A análise histórica do MapBiomas revela que a Amazônia brasileira perdeu 52 milhões de hectares de vegetação nativa entre 1985 e 2024, uma área equivalente ao território da França e que representa 13% do bioma. Essa conversão para uso humano elevou a perda total de vegetação nativa para 18,7% em 2024, aproximando-se da faixa crítica de 20% a 25% identificada pela ciência como possível ponto de não retorno, segundo o pesquisador Bruno Ferreira. A velocidade da supressão é alarmante, com 83% do total ocorrendo nesses 40 anos, substituindo coberturas verdes por atividades como pecuária, agricultura, silvicultura e mineração.
As pastagens expandiram de 12,3 milhões para 56,1 milhões de hectares no período, enquanto a agricultura cresceu 44 vezes, de 180 mil para 7,9 milhões de hectares, com a soja dominando 74,4% dessa área, totalizando 5,9 milhões de hectares em 2024. Apesar da Moratória da Soja, que proíbe compras de grãos de áreas desmatadas após 2008, 4,3 milhões de hectares foram convertidos para essa cultura desde então, sendo 3,8 milhões sobre pastagens ou lavouras existentes e 769 mil diretamente de florestas.
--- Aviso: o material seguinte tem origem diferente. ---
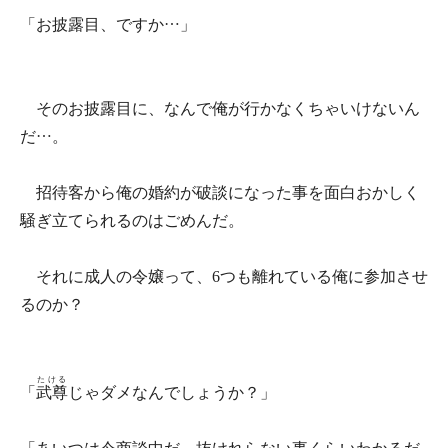
「お披露目、ですか…」
そのお披露目に、なんで俺が行かなくちゃいけないん
だ…。
招待客から俺の婚約が破談になった事を面白おかしく
騒ぎ立てられるのはごめんだ。
それに成人の令嬢って、6つも離れている俺に参加させ
るのか？
たける
「
武尊
じゃダメなんでしょうか？」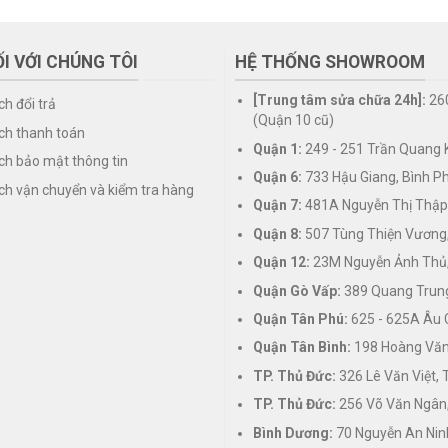
I VỚI CHÚNG TÔI
HỆ THỐNG SHOWROOM
[Trung tâm sửa chữa 24h]:
26
ch đổi trả
(Quận 10 cũ)
ch thanh toán
Quận 1:
249 - 251 Trần Quang K
ch bảo mật thông tin
Quận 6:
733 Hậu Giang, Bình P
ch vận chuyển và kiểm tra hàng
Quận 7:
481A Nguyễn Thị Thập
Quận 8:
507 Tùng Thiện Vương
Quận 12:
23M Nguyễn Ảnh Thủ,
Quận Gò Vấp:
389 Quang Trung
Quận Tân Phú:
625 - 625A Âu 
Quận Tân Bình:
198 Hoàng Văn 
TP. Thủ Đức:
326 Lê Văn Việt,
TP. Thủ Đức:
256 Võ Văn Ngân,
Bình Dương:
70 Nguyễn An Nin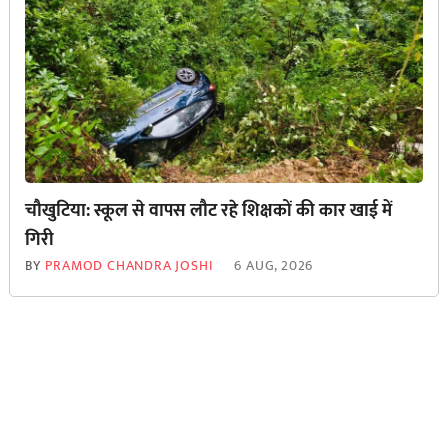
चौखुटिया: स्कूल से वापस लौट रहे शिक्षकों की कार खाई में
गिरी
BY
PRAMOD CHANDRA JOSHI
6 AUG, 2026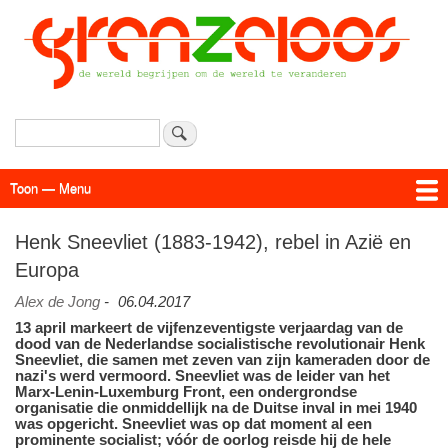
Overslaan
en
naar
de
inhoud
gaan
Zoeken
Toon — Menu
Menu
Actueel
Achtergrond
Links
Geschriften
Over SAP - Grenzeloos
Henk Sneevliet (1883-1942), rebel in Azië en
Europa
Alex de Jong
-
06.04.2017
13 april markeert de vijfenzeventigste verjaardag van de
dood van de Nederlandse socialistische revolutionair Henk
Sneevliet, die samen met zeven van zijn kameraden door de
nazi's werd vermoord. Sneevliet was de leider van het
Marx-Lenin-Luxemburg Front, een ondergrondse
organisatie die onmiddellijk na de Duitse inval in mei 1940
was opgericht. Sneevliet was op dat moment al een
prominente socialist; vóór de oorlog reisde hij de hele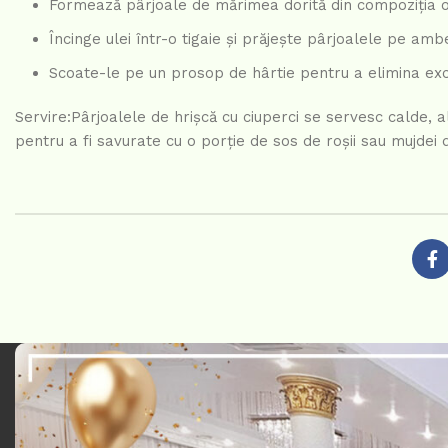
Formează pârjoale de mărimea dorită din compoziția o
Încinge ulei într-o tigaie și prăjește pârjoalele pe amb
Scoate-le pe un prosop de hârtie pentru a elimina exce
Servire:Pârjoalele de hrișcă cu ciuperci se servesc calde, 
pentru a fi savurate cu o porție de sos de roșii sau mujdei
A silvicultura aumentou 110 vezes, de 3,2 mil para 352 mil hectares, e a mineração saltou de 26 mil para 444 mil hectares.
Os impactos incluem a supressão de 49,1 milhões de hectares de florestas, contribuindo para a seca no bioma, com retração de 2,6 milhões de hectares de superfícies de água desde 1985, intensificada na última década. Em contrapartida, 6,9 milhões de hectares estão em regeneração como vegetação secundária. O Ministério do Meio Ambiente destaca medidas como a criação da Comissão Interministerial de Prevenção e Controle do Desmatamento em 2024, o monitoramento pelo DETER com redução de 45,7% nos alertas entre 2023 e 2024, e investimentos de R$ 318,5 milhões em fiscalização, visando zerar o desmatamento ilegal até 2030.